3 Replies Latest reply on Oct 15, 2010 11:28 AM by afo

    uint and uint4 memory layout

    afo
      What is the memory layout when we use uint4?

      Dear people,

      I know that this should be documented somewhere, but I can't find it, so I kindly ask if someone could help me: When in a kernel we write to a buffer using (__global uint *) pointers, the memory layout of the buffer is linear;

      ej:

      __kernel_linear (__global uint *pin, __global uint *pout)

      {

      ...

      uint tid=get_global_id(0);

      ...

      *(pout+tid)=...

      }

      The results of each kernel are contigous (result from kernel 'tid' is just before result from kernel 'tid-1'; and after result from kernel 'tid+1')

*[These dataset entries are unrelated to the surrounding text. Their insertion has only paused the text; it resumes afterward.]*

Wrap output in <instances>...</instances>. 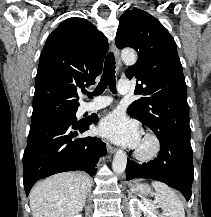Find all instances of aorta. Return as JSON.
Listing matches in <instances>:
<instances>
[{
	"label": "aorta",
	"mask_w": 211,
	"mask_h": 217,
	"mask_svg": "<svg viewBox=\"0 0 211 217\" xmlns=\"http://www.w3.org/2000/svg\"><path fill=\"white\" fill-rule=\"evenodd\" d=\"M122 60L127 64H134L136 62V54L133 50H123L121 52ZM127 164V155L122 150H118L114 156L112 168L117 174L125 171Z\"/></svg>",
	"instance_id": "762f6f07"
}]
</instances>
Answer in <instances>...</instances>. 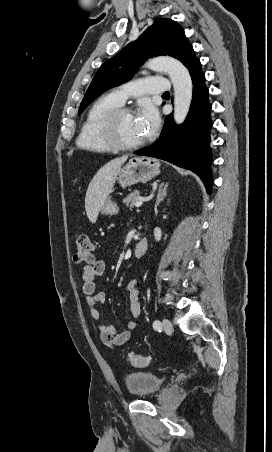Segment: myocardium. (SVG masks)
Here are the masks:
<instances>
[{
	"label": "myocardium",
	"instance_id": "1",
	"mask_svg": "<svg viewBox=\"0 0 272 452\" xmlns=\"http://www.w3.org/2000/svg\"><path fill=\"white\" fill-rule=\"evenodd\" d=\"M124 114H133L128 107L119 106L110 110L101 121V132L106 143L114 150H132L139 148L145 143L141 139L134 143H127L122 141L118 136V121Z\"/></svg>",
	"mask_w": 272,
	"mask_h": 452
}]
</instances>
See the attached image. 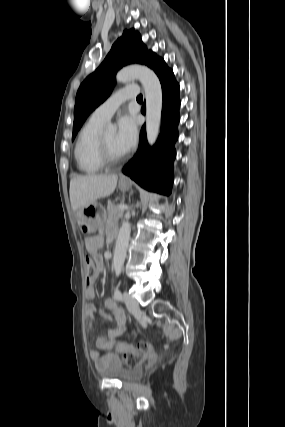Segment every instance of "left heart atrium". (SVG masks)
<instances>
[{
  "label": "left heart atrium",
  "instance_id": "obj_1",
  "mask_svg": "<svg viewBox=\"0 0 285 427\" xmlns=\"http://www.w3.org/2000/svg\"><path fill=\"white\" fill-rule=\"evenodd\" d=\"M137 141V126L133 117L124 115L119 118L116 142L118 147L127 153L135 146Z\"/></svg>",
  "mask_w": 285,
  "mask_h": 427
}]
</instances>
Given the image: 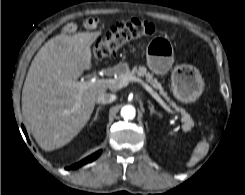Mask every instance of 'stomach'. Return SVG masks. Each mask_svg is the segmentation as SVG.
Returning a JSON list of instances; mask_svg holds the SVG:
<instances>
[{
    "label": "stomach",
    "instance_id": "stomach-1",
    "mask_svg": "<svg viewBox=\"0 0 245 195\" xmlns=\"http://www.w3.org/2000/svg\"><path fill=\"white\" fill-rule=\"evenodd\" d=\"M174 55L171 43L163 38H155L147 46V65L156 74L166 73L173 64ZM128 69L127 63H119L117 73ZM171 89L174 97L183 103L196 101L204 90V82L198 69L189 65L176 66L171 74Z\"/></svg>",
    "mask_w": 245,
    "mask_h": 195
}]
</instances>
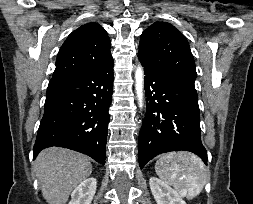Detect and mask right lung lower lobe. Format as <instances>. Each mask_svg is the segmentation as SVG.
<instances>
[{
	"label": "right lung lower lobe",
	"instance_id": "98d812e1",
	"mask_svg": "<svg viewBox=\"0 0 253 204\" xmlns=\"http://www.w3.org/2000/svg\"><path fill=\"white\" fill-rule=\"evenodd\" d=\"M113 59L93 69L50 82L34 158L47 147L84 153L105 164Z\"/></svg>",
	"mask_w": 253,
	"mask_h": 204
}]
</instances>
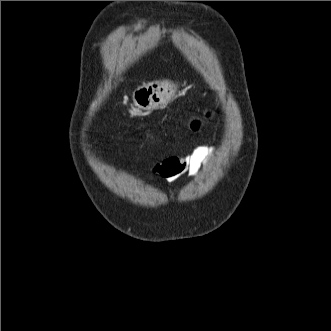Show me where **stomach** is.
Here are the masks:
<instances>
[{"mask_svg": "<svg viewBox=\"0 0 331 331\" xmlns=\"http://www.w3.org/2000/svg\"><path fill=\"white\" fill-rule=\"evenodd\" d=\"M176 92L169 81H152L138 86L133 92V104L141 110L152 111L165 106Z\"/></svg>", "mask_w": 331, "mask_h": 331, "instance_id": "0dacf381", "label": "stomach"}]
</instances>
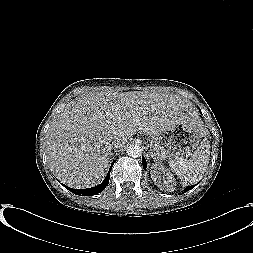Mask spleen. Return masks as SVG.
I'll return each instance as SVG.
<instances>
[{
	"label": "spleen",
	"mask_w": 253,
	"mask_h": 253,
	"mask_svg": "<svg viewBox=\"0 0 253 253\" xmlns=\"http://www.w3.org/2000/svg\"><path fill=\"white\" fill-rule=\"evenodd\" d=\"M202 132L205 138L192 155V159L188 160L183 157L169 159L171 170L186 183L196 182L207 170L210 156V145L206 138L208 130L203 128Z\"/></svg>",
	"instance_id": "3e777b00"
}]
</instances>
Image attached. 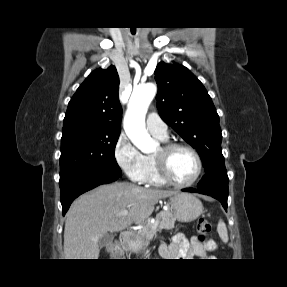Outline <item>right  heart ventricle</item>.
Wrapping results in <instances>:
<instances>
[{
  "instance_id": "1",
  "label": "right heart ventricle",
  "mask_w": 287,
  "mask_h": 287,
  "mask_svg": "<svg viewBox=\"0 0 287 287\" xmlns=\"http://www.w3.org/2000/svg\"><path fill=\"white\" fill-rule=\"evenodd\" d=\"M145 171L142 183L152 186H165V182L159 175L153 155H145Z\"/></svg>"
}]
</instances>
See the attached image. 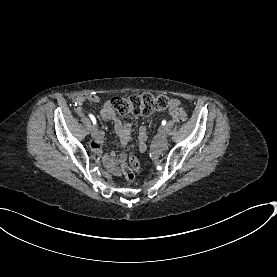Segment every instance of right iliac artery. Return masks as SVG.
<instances>
[{
	"label": "right iliac artery",
	"instance_id": "82829eb1",
	"mask_svg": "<svg viewBox=\"0 0 277 277\" xmlns=\"http://www.w3.org/2000/svg\"><path fill=\"white\" fill-rule=\"evenodd\" d=\"M89 117L91 118L93 124L95 125L96 124V119L93 115L89 114Z\"/></svg>",
	"mask_w": 277,
	"mask_h": 277
}]
</instances>
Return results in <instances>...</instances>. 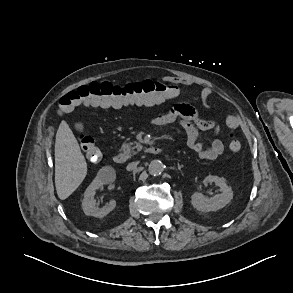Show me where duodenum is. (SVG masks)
Masks as SVG:
<instances>
[{"label":"duodenum","mask_w":293,"mask_h":293,"mask_svg":"<svg viewBox=\"0 0 293 293\" xmlns=\"http://www.w3.org/2000/svg\"><path fill=\"white\" fill-rule=\"evenodd\" d=\"M146 152L151 155H158L162 152V149L157 146H150L147 147ZM113 160L116 164L122 165L127 162L128 157L124 153H117L116 155H114Z\"/></svg>","instance_id":"duodenum-1"}]
</instances>
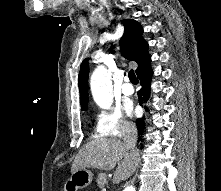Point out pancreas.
Returning a JSON list of instances; mask_svg holds the SVG:
<instances>
[{"label": "pancreas", "mask_w": 221, "mask_h": 191, "mask_svg": "<svg viewBox=\"0 0 221 191\" xmlns=\"http://www.w3.org/2000/svg\"><path fill=\"white\" fill-rule=\"evenodd\" d=\"M96 182H97V185L99 186V188H103L107 182V175L105 173L99 174L96 179Z\"/></svg>", "instance_id": "cf45deb5"}]
</instances>
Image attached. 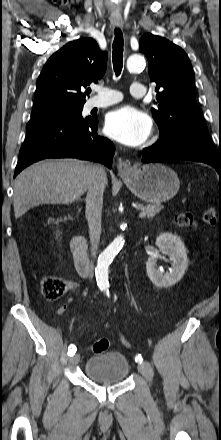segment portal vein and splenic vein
Listing matches in <instances>:
<instances>
[{"label":"portal vein and splenic vein","mask_w":221,"mask_h":440,"mask_svg":"<svg viewBox=\"0 0 221 440\" xmlns=\"http://www.w3.org/2000/svg\"><path fill=\"white\" fill-rule=\"evenodd\" d=\"M139 217H140V218L145 217V213H144L143 211H141V212L139 213Z\"/></svg>","instance_id":"portal-vein-and-splenic-vein-1"}]
</instances>
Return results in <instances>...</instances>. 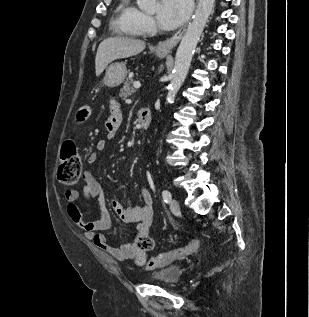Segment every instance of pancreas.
<instances>
[{
  "label": "pancreas",
  "instance_id": "cf45deb5",
  "mask_svg": "<svg viewBox=\"0 0 309 317\" xmlns=\"http://www.w3.org/2000/svg\"><path fill=\"white\" fill-rule=\"evenodd\" d=\"M133 83L134 82L131 78L126 79L122 89L120 90L119 96L122 97L123 99H126L127 97L135 93V89L132 86Z\"/></svg>",
  "mask_w": 309,
  "mask_h": 317
}]
</instances>
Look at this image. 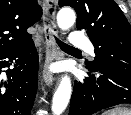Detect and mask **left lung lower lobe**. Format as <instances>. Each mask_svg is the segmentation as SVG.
<instances>
[{"label":"left lung lower lobe","instance_id":"0a47b994","mask_svg":"<svg viewBox=\"0 0 131 115\" xmlns=\"http://www.w3.org/2000/svg\"><path fill=\"white\" fill-rule=\"evenodd\" d=\"M88 78L76 82L69 115H92L122 103H131V77L103 69H90Z\"/></svg>","mask_w":131,"mask_h":115}]
</instances>
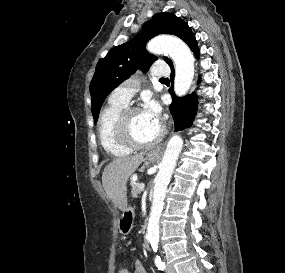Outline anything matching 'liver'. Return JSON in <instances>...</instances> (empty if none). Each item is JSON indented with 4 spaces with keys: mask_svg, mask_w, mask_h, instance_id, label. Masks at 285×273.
<instances>
[{
    "mask_svg": "<svg viewBox=\"0 0 285 273\" xmlns=\"http://www.w3.org/2000/svg\"><path fill=\"white\" fill-rule=\"evenodd\" d=\"M146 152L116 158L102 174V183L107 196L123 212L127 210V181L144 160Z\"/></svg>",
    "mask_w": 285,
    "mask_h": 273,
    "instance_id": "6515ba94",
    "label": "liver"
}]
</instances>
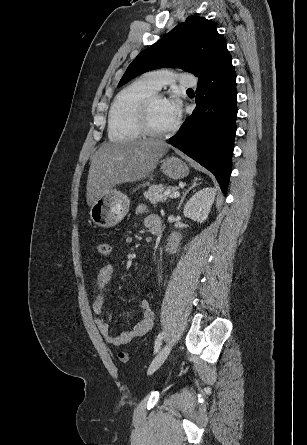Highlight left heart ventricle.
Instances as JSON below:
<instances>
[{
	"label": "left heart ventricle",
	"instance_id": "left-heart-ventricle-1",
	"mask_svg": "<svg viewBox=\"0 0 307 445\" xmlns=\"http://www.w3.org/2000/svg\"><path fill=\"white\" fill-rule=\"evenodd\" d=\"M150 119L152 125L161 131L171 128L175 121L171 120L167 115L164 99L155 100L151 106Z\"/></svg>",
	"mask_w": 307,
	"mask_h": 445
}]
</instances>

      But when we use (__global uint4 *)pointers, the four elements aren't in contigous positions in the buffer.

      ej:

      __kernel_uint4 (__global uint *pin, __global uint4 *pout)

      {

      ...

      uint tid=get_global_id(0);

      uint4 data;

      ...

      data.x=tid+1;

      data.y=tid+2;

      data.z=tid+3;

      data.w=tid+4;

      ...

      *(pout+tid)=data.

      }

      The memory layout isn't [...kernel'n'.x - kernel'n'.y - kernel'n'.z - kernel'n'.w  - kernel'n+1'.x - kernel'n+1'.y - kernel'n+1'.z - kernel'n+1'.w); so what is the memory layout in the second case? Thanks in advance for any insight about this.

      best regards,

      Alfonso